A fantasia faz sua entrada na análise pela porta da transferência. No entanto, se nenhuma questão se coloca ao sujeito sob a forma de um enigma no plano do saber, ou seja, se nenhum interrogante se insurge, como corpo estranho ao saber do sujeito, a incidir sobre o próprio desdobrar transferencial da fantasia, nada poderá introduzir o sujeito no trabalho da análise – na Durcharbeitung freudiana – que não teria, assim, nenhum motivo para se iniciar. Podemos dizer que a própria instalação da transferência sob o fundo da repetição depende da formulação do sintoma analítico como enigma de saber.

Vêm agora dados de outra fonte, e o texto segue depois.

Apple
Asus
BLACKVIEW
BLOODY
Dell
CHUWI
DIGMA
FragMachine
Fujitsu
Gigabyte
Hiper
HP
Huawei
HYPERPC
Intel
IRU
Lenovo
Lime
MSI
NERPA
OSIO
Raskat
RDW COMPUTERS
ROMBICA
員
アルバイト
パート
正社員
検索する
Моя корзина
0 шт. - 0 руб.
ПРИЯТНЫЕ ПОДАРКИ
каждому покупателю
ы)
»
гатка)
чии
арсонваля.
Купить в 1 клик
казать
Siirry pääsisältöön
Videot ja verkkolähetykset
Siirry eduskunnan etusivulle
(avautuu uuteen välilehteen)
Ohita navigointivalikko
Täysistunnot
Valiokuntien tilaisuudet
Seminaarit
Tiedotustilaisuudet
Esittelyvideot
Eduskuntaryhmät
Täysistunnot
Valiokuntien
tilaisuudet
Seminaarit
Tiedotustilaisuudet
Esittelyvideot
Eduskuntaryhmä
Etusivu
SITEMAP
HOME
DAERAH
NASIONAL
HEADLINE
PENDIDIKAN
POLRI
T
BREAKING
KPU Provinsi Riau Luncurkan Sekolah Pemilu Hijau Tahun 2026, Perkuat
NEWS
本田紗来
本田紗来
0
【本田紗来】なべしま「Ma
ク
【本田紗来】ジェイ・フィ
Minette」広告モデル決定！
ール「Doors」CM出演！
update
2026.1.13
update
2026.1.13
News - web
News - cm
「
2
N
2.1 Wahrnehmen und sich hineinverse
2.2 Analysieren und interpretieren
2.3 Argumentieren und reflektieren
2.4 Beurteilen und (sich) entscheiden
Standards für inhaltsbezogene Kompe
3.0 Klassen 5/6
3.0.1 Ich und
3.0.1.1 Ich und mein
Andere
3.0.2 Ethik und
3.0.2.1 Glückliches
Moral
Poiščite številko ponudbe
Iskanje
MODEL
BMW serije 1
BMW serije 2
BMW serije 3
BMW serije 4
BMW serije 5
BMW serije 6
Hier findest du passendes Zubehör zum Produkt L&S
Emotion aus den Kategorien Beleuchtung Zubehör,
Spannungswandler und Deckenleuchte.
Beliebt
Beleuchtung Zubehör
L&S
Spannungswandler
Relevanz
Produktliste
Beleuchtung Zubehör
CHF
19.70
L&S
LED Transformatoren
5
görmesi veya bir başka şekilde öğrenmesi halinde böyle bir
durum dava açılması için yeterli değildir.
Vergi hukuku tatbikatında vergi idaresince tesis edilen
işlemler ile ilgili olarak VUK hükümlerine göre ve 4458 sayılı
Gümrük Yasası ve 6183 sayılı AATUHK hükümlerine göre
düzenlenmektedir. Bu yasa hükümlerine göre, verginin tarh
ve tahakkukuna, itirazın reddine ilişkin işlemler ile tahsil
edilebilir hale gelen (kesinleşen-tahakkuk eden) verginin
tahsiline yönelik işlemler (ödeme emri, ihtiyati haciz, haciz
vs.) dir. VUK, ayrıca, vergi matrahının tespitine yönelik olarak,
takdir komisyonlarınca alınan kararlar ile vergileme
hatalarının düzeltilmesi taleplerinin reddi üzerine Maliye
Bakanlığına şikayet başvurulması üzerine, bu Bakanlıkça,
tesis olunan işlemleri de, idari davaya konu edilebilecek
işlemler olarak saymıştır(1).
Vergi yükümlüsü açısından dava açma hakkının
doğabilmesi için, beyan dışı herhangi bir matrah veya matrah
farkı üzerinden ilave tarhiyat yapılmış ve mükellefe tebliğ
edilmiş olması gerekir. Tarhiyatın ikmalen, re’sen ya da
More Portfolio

O sintoma clínico, como o que se constitui como enigma no campo do saber, o interrogante da fantasia que se desdobra na transferência, constituindo-a, desaparece, às vezes em pouco tempo de análise. Dá lugar, então, ao sintoma irredutível, o sinthoma, o resto ineliminável, marca do desnível que é o sujeito entre os registros – RSI – que constituem o nó em sua forma mais reduzida.

Do mesmo modo, a fantasia, uma vez atravessada, permite a escrita do gozo em letras que compõem um corpo, um corpo de letras de gozo, que o cifram como resultado da decifração da névoa de gozo que a fantasia promovia em torno da malha significante que a sustentava. Mas não é eliminada. "Pois ele [o sujeito na passagem a analista] rejeitou o ser que não sabia da causa de seu fantasma, no momento mesmo em que, enfim, este saber suposto, ele se o tornou", dirá Lacan.

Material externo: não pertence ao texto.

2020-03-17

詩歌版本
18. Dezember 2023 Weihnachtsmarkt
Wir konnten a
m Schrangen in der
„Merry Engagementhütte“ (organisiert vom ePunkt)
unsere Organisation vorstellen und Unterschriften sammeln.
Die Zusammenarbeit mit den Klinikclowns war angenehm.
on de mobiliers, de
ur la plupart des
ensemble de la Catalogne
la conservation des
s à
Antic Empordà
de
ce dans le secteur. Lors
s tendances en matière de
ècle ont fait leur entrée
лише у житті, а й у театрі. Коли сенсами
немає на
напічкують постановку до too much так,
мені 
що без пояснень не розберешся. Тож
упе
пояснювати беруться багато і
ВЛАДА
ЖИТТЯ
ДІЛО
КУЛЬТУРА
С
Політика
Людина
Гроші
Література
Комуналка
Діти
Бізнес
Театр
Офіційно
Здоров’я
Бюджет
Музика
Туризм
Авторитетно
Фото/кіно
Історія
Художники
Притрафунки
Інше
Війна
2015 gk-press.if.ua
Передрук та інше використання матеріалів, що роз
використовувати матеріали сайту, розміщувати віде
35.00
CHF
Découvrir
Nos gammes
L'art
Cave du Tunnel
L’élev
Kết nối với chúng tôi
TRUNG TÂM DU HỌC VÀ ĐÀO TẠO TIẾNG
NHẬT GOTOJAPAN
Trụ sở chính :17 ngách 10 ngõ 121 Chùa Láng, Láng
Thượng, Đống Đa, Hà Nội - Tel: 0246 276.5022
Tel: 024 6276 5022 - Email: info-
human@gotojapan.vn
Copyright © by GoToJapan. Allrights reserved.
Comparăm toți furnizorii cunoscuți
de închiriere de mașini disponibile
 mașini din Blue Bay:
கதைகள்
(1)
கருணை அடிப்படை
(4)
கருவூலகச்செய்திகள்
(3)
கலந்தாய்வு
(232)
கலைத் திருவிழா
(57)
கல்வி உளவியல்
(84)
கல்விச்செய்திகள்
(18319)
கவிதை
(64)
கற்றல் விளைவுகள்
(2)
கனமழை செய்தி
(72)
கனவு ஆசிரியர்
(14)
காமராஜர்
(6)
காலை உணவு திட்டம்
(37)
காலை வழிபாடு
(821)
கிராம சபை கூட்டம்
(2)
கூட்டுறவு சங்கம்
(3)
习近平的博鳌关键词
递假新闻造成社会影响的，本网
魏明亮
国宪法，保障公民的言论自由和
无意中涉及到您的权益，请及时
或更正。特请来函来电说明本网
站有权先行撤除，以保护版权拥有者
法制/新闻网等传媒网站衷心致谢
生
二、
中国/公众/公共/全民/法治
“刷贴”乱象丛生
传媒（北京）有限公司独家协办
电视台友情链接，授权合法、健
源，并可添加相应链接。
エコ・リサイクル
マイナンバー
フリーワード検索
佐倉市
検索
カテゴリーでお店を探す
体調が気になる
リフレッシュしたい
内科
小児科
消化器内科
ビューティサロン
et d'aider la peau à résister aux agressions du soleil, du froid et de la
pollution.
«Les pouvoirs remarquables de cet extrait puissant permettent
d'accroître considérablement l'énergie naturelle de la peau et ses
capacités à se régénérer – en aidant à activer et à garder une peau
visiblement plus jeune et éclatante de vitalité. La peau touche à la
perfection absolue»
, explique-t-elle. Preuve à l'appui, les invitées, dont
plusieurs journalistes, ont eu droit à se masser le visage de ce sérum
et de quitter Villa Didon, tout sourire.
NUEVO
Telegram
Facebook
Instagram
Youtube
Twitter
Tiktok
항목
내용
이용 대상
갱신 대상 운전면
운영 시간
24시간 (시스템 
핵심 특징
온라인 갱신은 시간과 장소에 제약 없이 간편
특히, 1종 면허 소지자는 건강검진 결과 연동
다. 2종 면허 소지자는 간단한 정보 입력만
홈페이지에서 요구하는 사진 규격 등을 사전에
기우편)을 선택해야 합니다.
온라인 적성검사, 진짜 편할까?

Nem o sintoma é erradicado, tornando-se sinthoma, nem a fantasia deixa de haver. Há, contudo, uma profunda, radical e inegável transformação. Que destino tem o inconsciente na análise?

Pensamos que, se analista não é o nome de uma nova estrutura, e se, em contrapartida, a estrutura clínica é analisada, o que significa que não pode ser a mesma antes e depois da análise, o inconsciente tampouco pode ser o mesmo antes e depois da análise, porquanto ele é coextensivo à estrutura: ele deve tornar-se outro.

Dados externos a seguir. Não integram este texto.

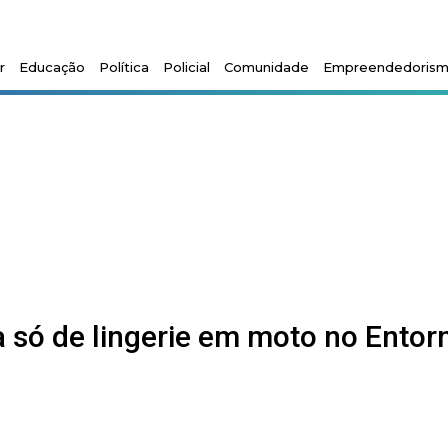
r
Educação
Política
Policial
Comunidade
Empreendedoris
a só de lingerie em moto no Entor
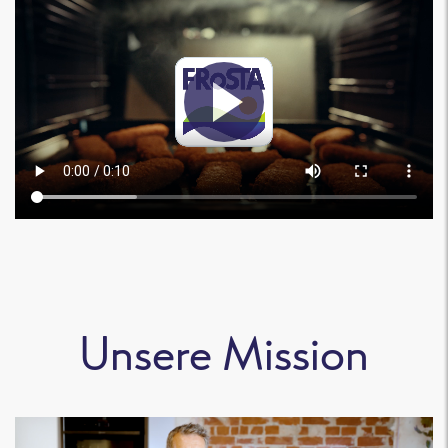
Unsere Mission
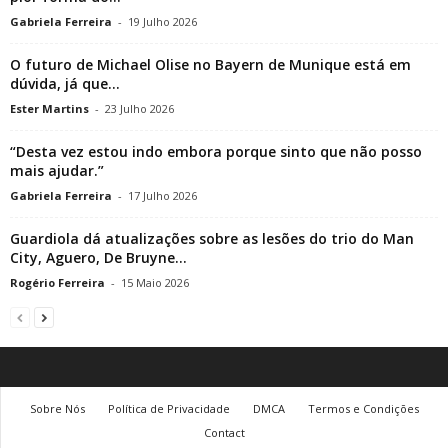
Gabriela Ferreira
-
19 Julho 2026
O futuro de Michael Olise no Bayern de Munique está em
dúvida, já que...
Ester Martins
-
23 Julho 2026
“Desta vez estou indo embora porque sinto que não posso
mais ajudar.”
Gabriela Ferreira
-
17 Julho 2026
Guardiola dá atualizações sobre as lesões do trio do Man
City, Aguero, De Bruyne...
Rogério Ferreira
-
15 Maio 2026
Sobre Nós
Política de Privacidade
DMCA
Termos e Condições
Contact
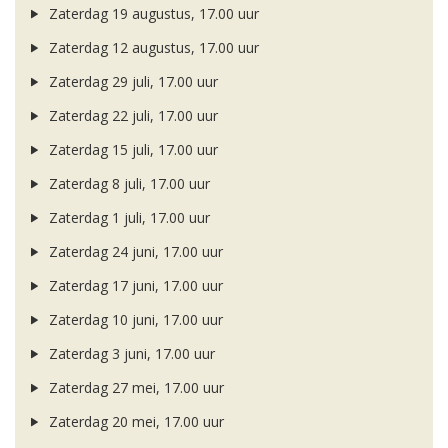
Zaterdag 19 augustus, 17.00 uur
Zaterdag 12 augustus, 17.00 uur
Zaterdag 29 juli, 17.00 uur
Zaterdag 22 juli, 17.00 uur
Zaterdag 15 juli, 17.00 uur
Zaterdag 8 juli, 17.00 uur
Zaterdag 1 juli, 17.00 uur
Zaterdag 24 juni, 17.00 uur
Zaterdag 17 juni, 17.00 uur
Zaterdag 10 juni, 17.00 uur
Zaterdag 3 juni, 17.00 uur
Zaterdag 27 mei, 17.00 uur
Zaterdag 20 mei, 17.00 uur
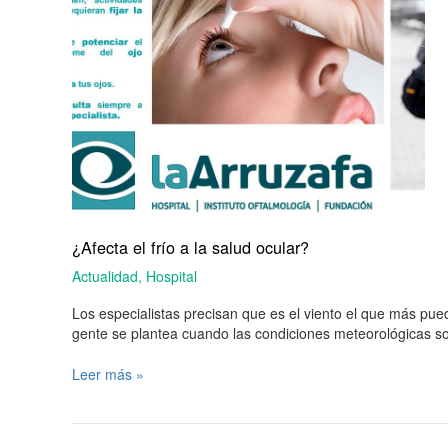
¿Afecta el frío a la salud ocular?
Actualidad
,
Hospital
Los especialistas precisan que es el viento el que más pued
gente se plantea cuando las condiciones meteorológicas s
Leer más »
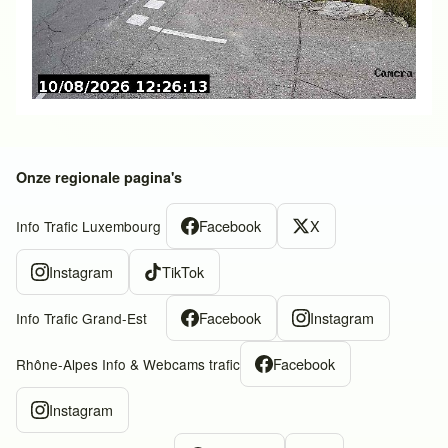
Onze regionale pagina's
Facebook
X
Info Trafic Luxembourg
Instagram
TikTok
Facebook
Instagram
Info Trafic Grand-Est
Facebook
Rhône-Alpes Info & Webcams trafic
Instagram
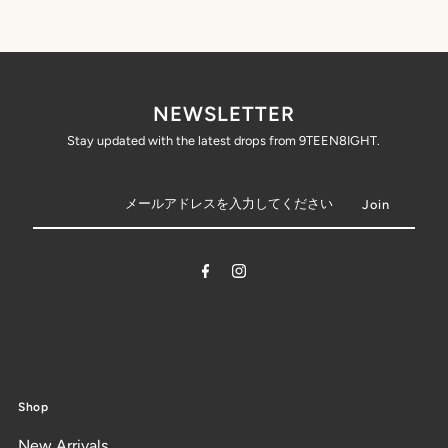
NEWSLETTER
Stay updated with the latest drops from 9TEEN8IGHT.
Shop
New Arrivals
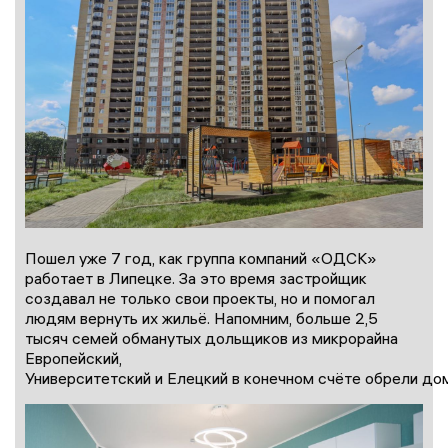
Пошел уже 7 год, как группа компаний «ОДСК»
работает в Липецке. За это время застройщик
создавал не только свои проекты, но и помогал
людям вернуть их жильё. Напомним, больше 2,5
тысяч семей обманутых дольщиков из микрорайна
Европейский,
Университетский и Елецкий в конечном счёте обрели до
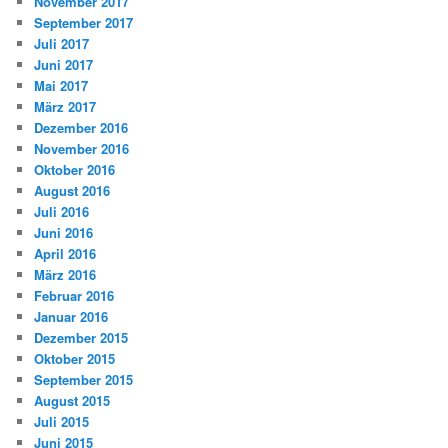
November 2017
September 2017
Juli 2017
Juni 2017
Mai 2017
März 2017
Dezember 2016
November 2016
Oktober 2016
August 2016
Juli 2016
Juni 2016
April 2016
März 2016
Februar 2016
Januar 2016
Dezember 2015
Oktober 2015
September 2015
August 2015
Juli 2015
Juni 2015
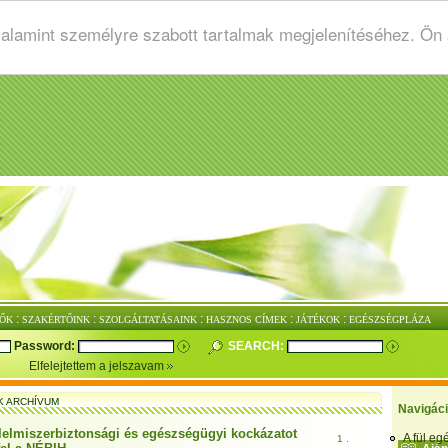
valamint személyre szabott tartalmak megjelenítéséhez. Ön
:
:
:
:
:
ŐK
SZAKÉRTŐINK
SZOLGÁLTATÁSAINK
HASZNOS CÍMEK
JÁTÉKOK
EGÉSZSÉGPLÁZA
Password:
SEARCH:
Elfelejtettem a jelszavam
K ARCHÍVUM
Navigác
lelmiszerbiztonsági és egészségügyi kockázatot
A fül e
1 .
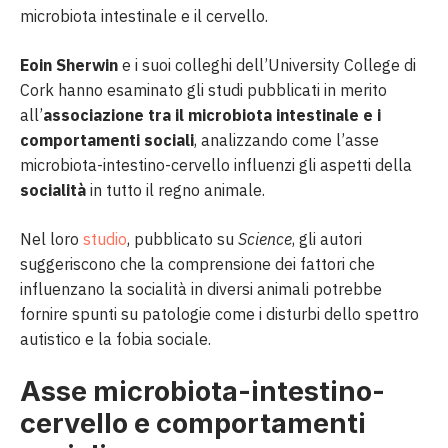
microbiota intestinale e il cervello.
Eoin Sherwin
e i suoi colleghi dell’University College di
Cork hanno esaminato gli studi pubblicati in merito
all’
associazione tra il microbiota intestinale e i
comportamenti sociali
, analizzando come l’asse
microbiota-intestino-cervello influenzi gli aspetti della
socialità
in tutto il regno animale.
Nel loro
studio
, pubblicato su
Science
, gli autori
suggeriscono che la comprensione dei fattori che
influenzano la socialità in diversi animali potrebbe
fornire spunti su patologie come i disturbi dello spettro
autistico e la fobia sociale.
Asse microbiota-intestino-
cervello e comportamenti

O analista não deixa de ser e estar sujeito ao inconsciente. Mas ele se faz a tal ponto sujeito ao inconsciente que passa a ocupar um lugar na estrutura do inconsciente, de tal modo que se faz equivalente a este ponto da estrutura no qual a causa de seu fantasma deixa de lhe ser opaca (o analista recusa o ser que nada sabia da causa de seu fantasma), invisível que se fazia por trás da névoa que escondia a malha de saber que o sustentava, assim como a causa de seu desejo deixa de obcecar-lhe como um graal a conquistar, permitindo que, sua função de causa, ela possa cumprir: se a causa deve causar o desejo, que então o faça, ali onde o desejo se torna um ato.